Exercise: Which lines below include "магазинов"? Copy them all.

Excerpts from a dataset
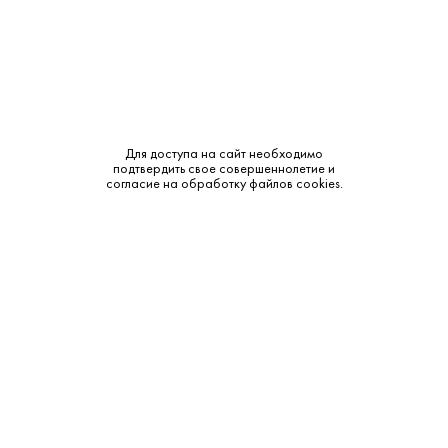
Для доступа на сайт необходимо
подтвердить свое совершеннолетие и
согласие на обработку файлов cookies.
Алкогольная продукция, представленная на сайте
https://krepkiystyle.ru/, может быть приобретена только в одном из
магазинов «Крепкий стиль», расположенных в Московской области.
Розничная продажа осуществляется на основании лицензий на
розничную продажу алкогольной продукции. Адреса
местонахождения торговых объектов, время их работы, а также иную
информацию вы можете посмотреть в разделе Магазины.
В соответствии с действующим законодательством РФ и режимом
работы магазинов, круглосуточная и дистанционная продажа
алкогольной продукции не осуществляется. Мы не осуществляем
доставку алкогольной продукции. Запрет на дистанционную продажу
алкогольной продукции установлен Федеральным законом от 22
ноября 1995 г. № 171-ФЗ и постановлением Правительства РФ от 27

Answer section:
магазинов «Крепкий стиль», расположенных в Московской области.
работы магазинов, круглосуточная и дистанционная продажа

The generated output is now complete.